The "Management's Discussion and Analysis of Financial Condition and Results of Operations," as well as disclosures included elsewhere in this Annual Report, are based upon our consolidated financial statements, which have been prepared in accordance with accounting principles generally accepted in the United States of America. The preparation of these financial statements requires management to make estimates and judgments that affect the reported amounts of assets, liabilities, revenues and expenses. On an ongoing basis, management evaluates the estimates used, including the adequacy of the allowance for credit losses, impairment of intangible assets, other contingencies and litigation. Estimates are based upon historical experience, current economic conditions and other factors that management considers reasonable under the circumstances. These estimates result in judgments regarding the carrying values of assets and liabilities when these values are not readily available from other sources as well as assessing and identifying the accounting treatments of commitments and contingencies. Actual results may differ from these estimates under different assumptions or conditions. The following critical accounting policies identify the more significant judgments and assumptions used in the preparation of the consolidated financial statements.

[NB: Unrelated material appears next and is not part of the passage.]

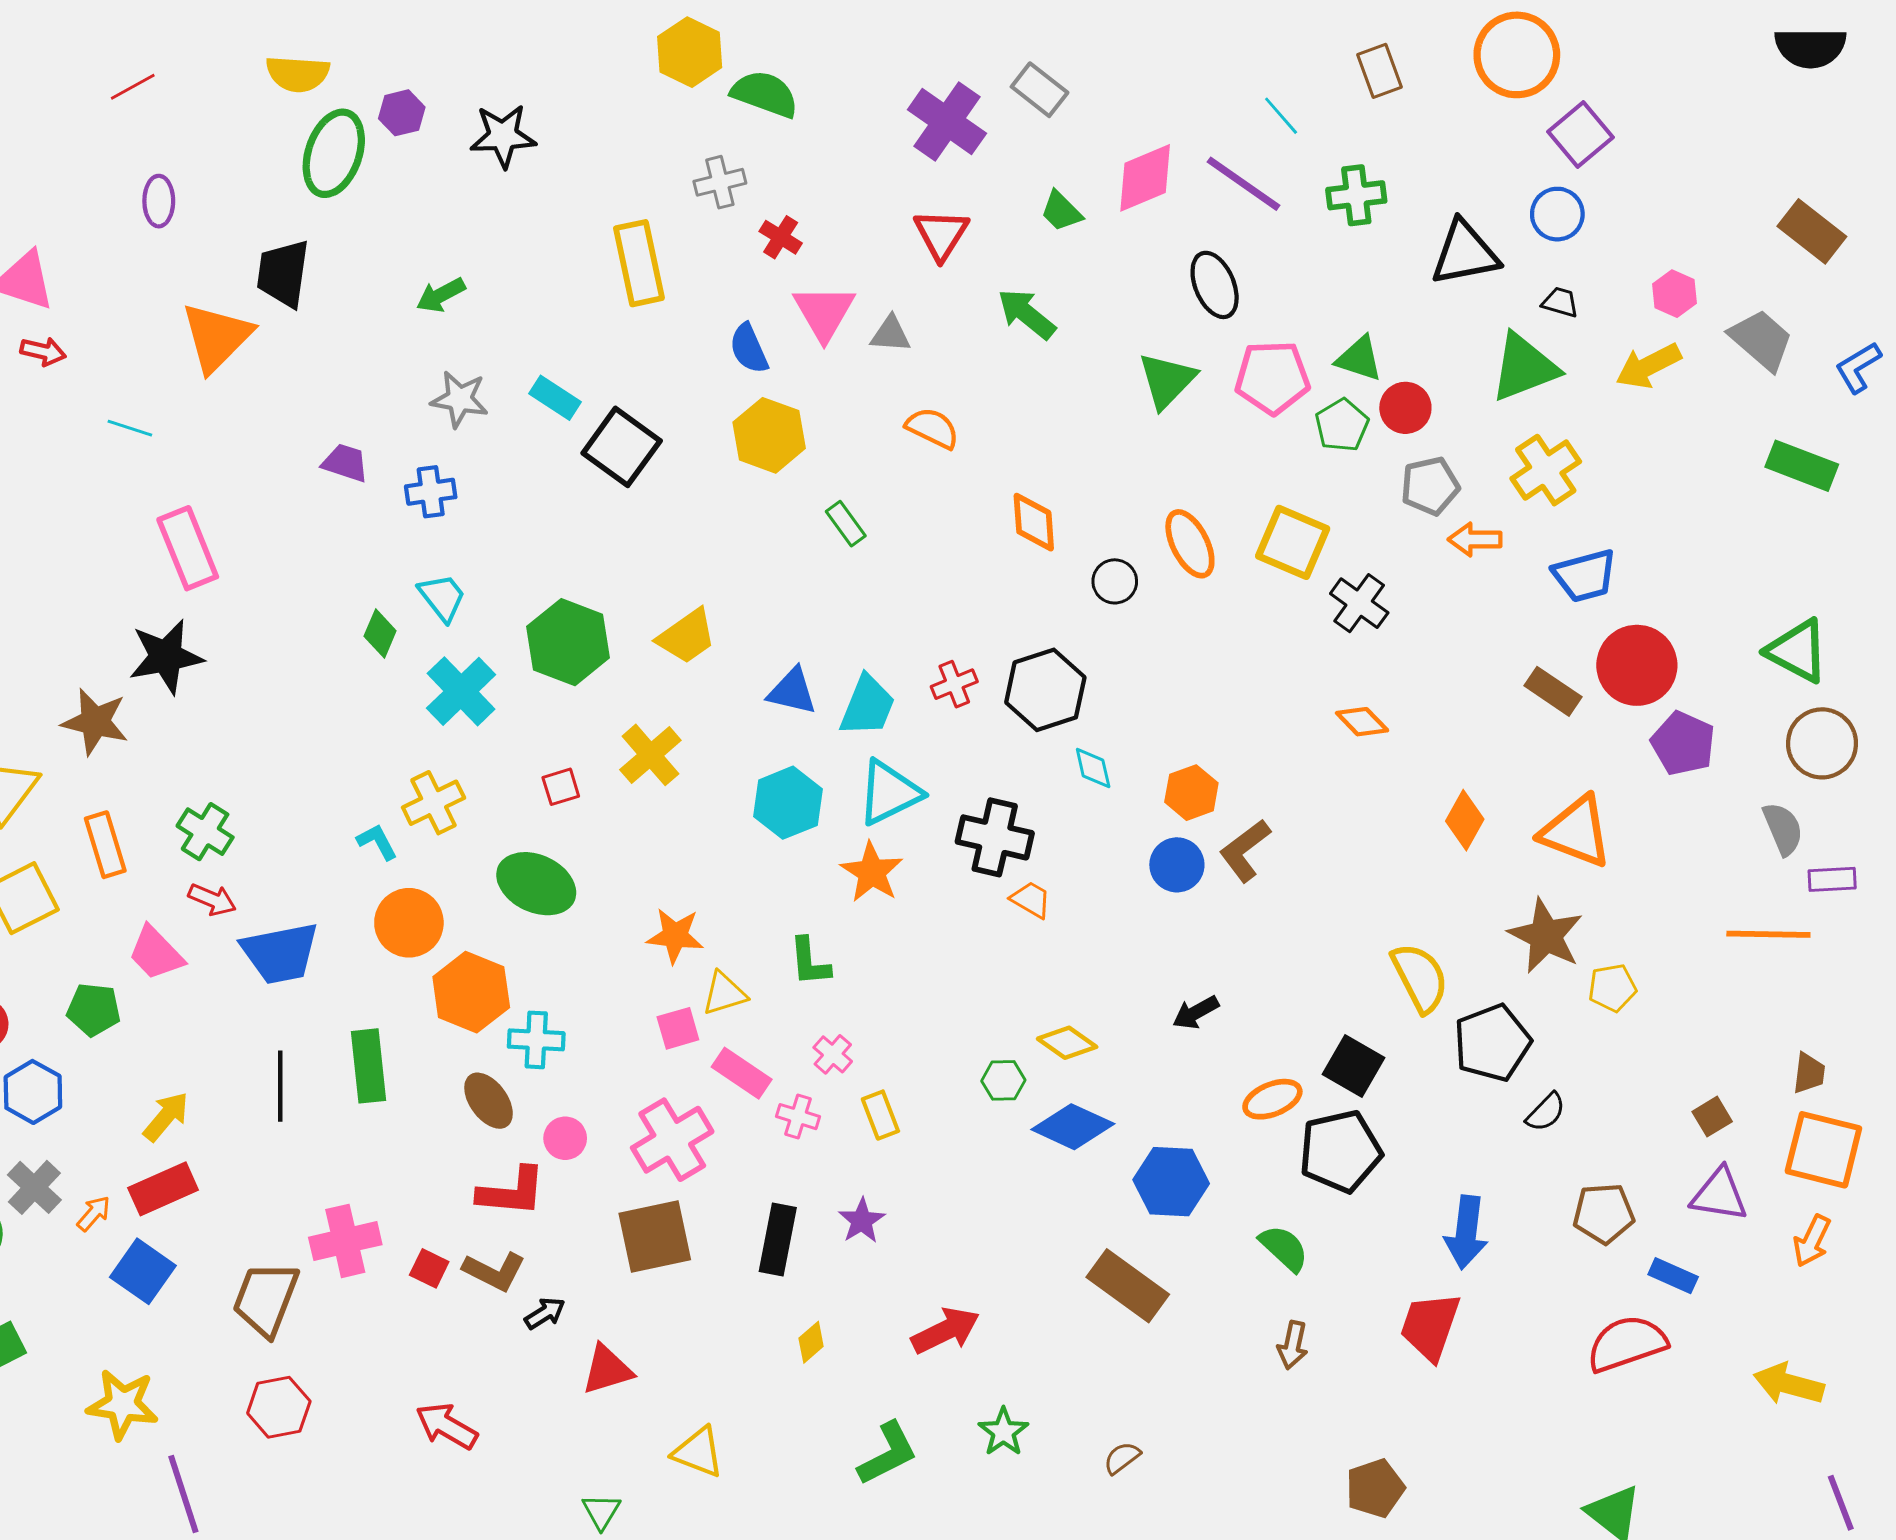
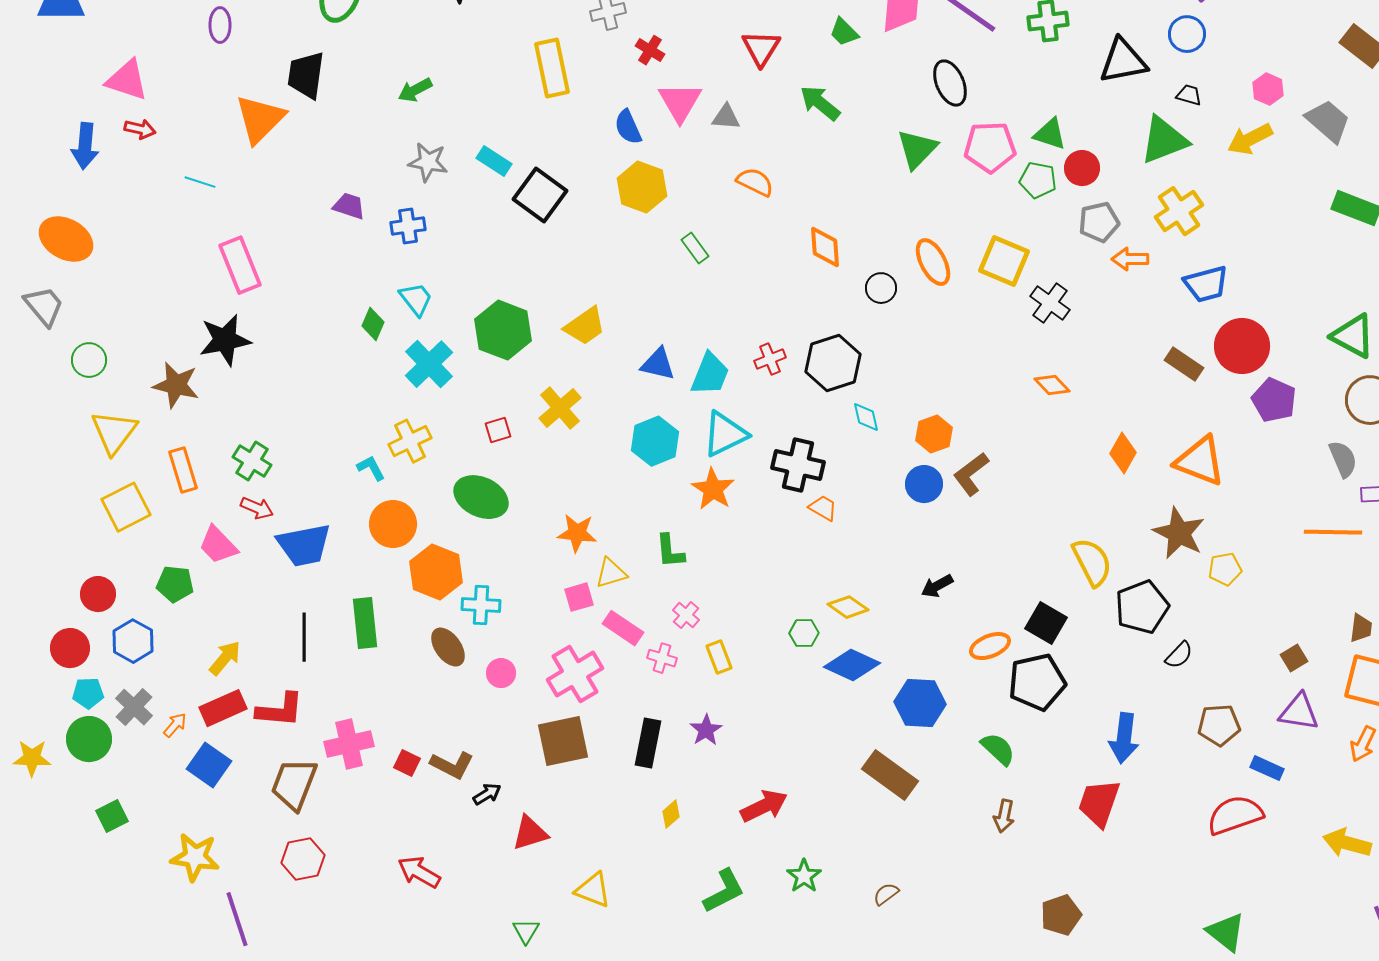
green pentagon: (1342, 425) -> (1038, 180), turned -30
red L-shape: (512, 1192) -> (280, 710), moved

The allowance for credit losses is established to absorb known and inherent losses attributable to loans and leases outstanding and related off-balance sheet commitments. The adequacy of the allowance is monitored on an ongoing basis and is based on management's evaluation of numerous factors. These factors include the quality of the current loan portfolio, the trend in the loan portfolio's risk ratings, current economic conditions, loan concentrations, loan growth rates, past-due and non-performing trends, evaluation of specific loss estimates for all significant problem loans, historical charge-off and recovery experience and other pertinent information. Approximately 66 percent of the Company's loan portfolio is secured by real estate and a significant depreciation in real estate values in Oregon would cause management to increase the allowance for credit losses.

Retained mortgage servicing rights are measured by allocating the carrying value of the loans between the assets sold and the interest retained, based on the relative fair value at the date of the sale. The fair market values are determined using a discounted cash flow model. Mortgage servicing assets are amortized over the expected life of the loan and are evaluated periodically for impairment. The expected life of the loan can vary from management's estimates due to prepayments by borrowers. Prepayments in excess of management's estimates would negatively impact the recorded value of the mortgage servicing rights. The value of the mortgage servicing rights is also dependent upon the discount rate used in the model. Management reviews this rate on an ongoing basis based on current market rates. A significant increase in the discount rate would negatively impact the value of mortgage servicing rights.

At March 31, 2003 the Company had approximately $161 million in goodwill and other intangible assets as a result of business combinations. The Company adopted Financial Accounting Standard No. 142, Goodwill and Other Intangible Assets, on January 1, 2002. In accordance with the standard, goodwill and other intangibles with indefinite lives are no longer being amortized but instead will be tested for impairment on an annual basis or more frequently if impairment indicators arise. Management completed impairment testing for the Company's intangibles with indefinite lives during 2003 and determined that there was no impairment.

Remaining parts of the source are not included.